The biggest disadvantage, however, is that running shoes are designed for forward motion, so they provide limited side support. Hiking calls for superior 360-degree support because the surface is uneven. So, while a child can definitely hike with running shoes, it’s only for limited circumstances.

Can Kids Hike in Sneakers?

Yes, sneakers are a fantastic option for kids who are new to hiking or when the trail is relatively flat, even and short.  Of all the sports shoes that people use to hike, sneakers and running shoes must be the most affordable and accessible. I guarantee every child has a pair of comfortable sneakers or several at home. They are light, easy to wear and really comfy because the child is already used to wearing them.

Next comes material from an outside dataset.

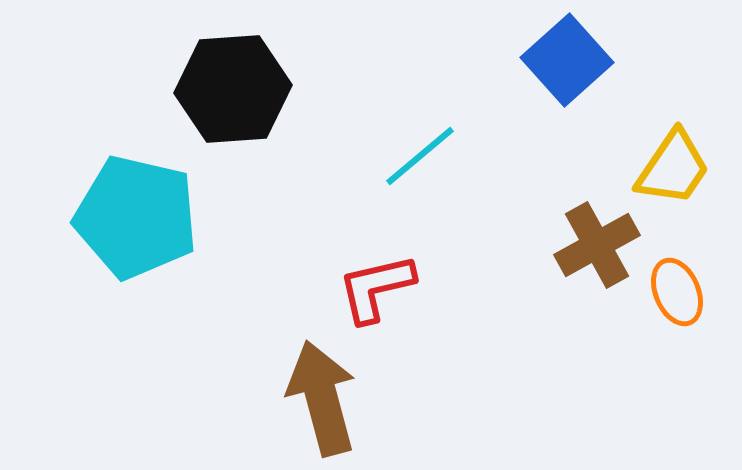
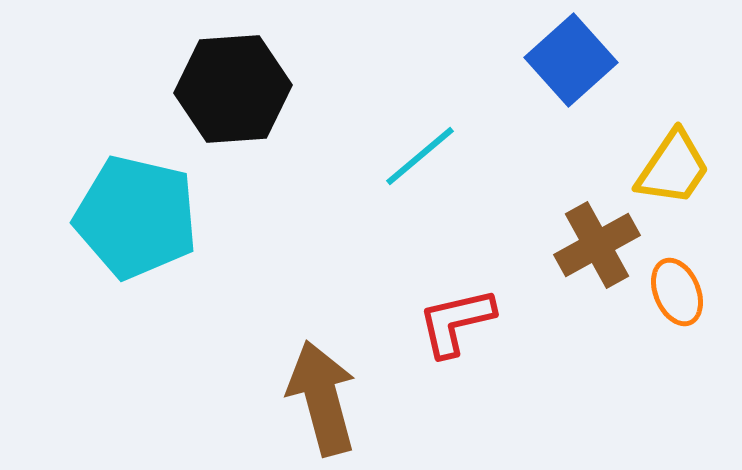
blue square: moved 4 px right
red L-shape: moved 80 px right, 34 px down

That said, sneakers provide less support, protection and traction than hiking shoes or even trail running shoes. The light material used on sneakers means your feet are not protected enough, plus durability will be compromised. The sneakers’ flat sole is also unsuitable for rocky, slippery terrains.

While sneakers are a viable option for kids when hiking, consider the terrain first. Again, the shoe design must fit the activity, and sneakers do not fit most hiking terrains.

Hiking Boots vs. Sport Shoes

Hiking Boots vs. Sport Shoes

Kids hiking boots are pricey, heavy and uncomfortable for most kids, especially in summer. You may therefore be wondering if they are worth it. Yes, hiking boots will be worth it if you go to rocky or snowy trails, places with moderate elevation gain or drop, and anywhere you will come across water.

They provide the traction and protection your child needs and balance in such situations.

That said, kids rarely hike to such places or carry anything heavy. They therefore do not require the high-top ankle support hiking boots provide or the weight absorption. In fact, Dr. Matt Hart, a sports podiatrist at ACE Feet in Motion recommends everyday sports shoes for kids over hiking boots because of comfort.

 We are trying to encourage kids to love hiking, not associate it with discomfort.

The shoes you pick, however, must still have good traction, breathability, and toe guards. Depending on the weather and destination, our kids alternate between tennis shoes, runners and their hiking sandals in summer. In fact, we did not buy hiking boots until the youngest was six, and they still rarely wear them.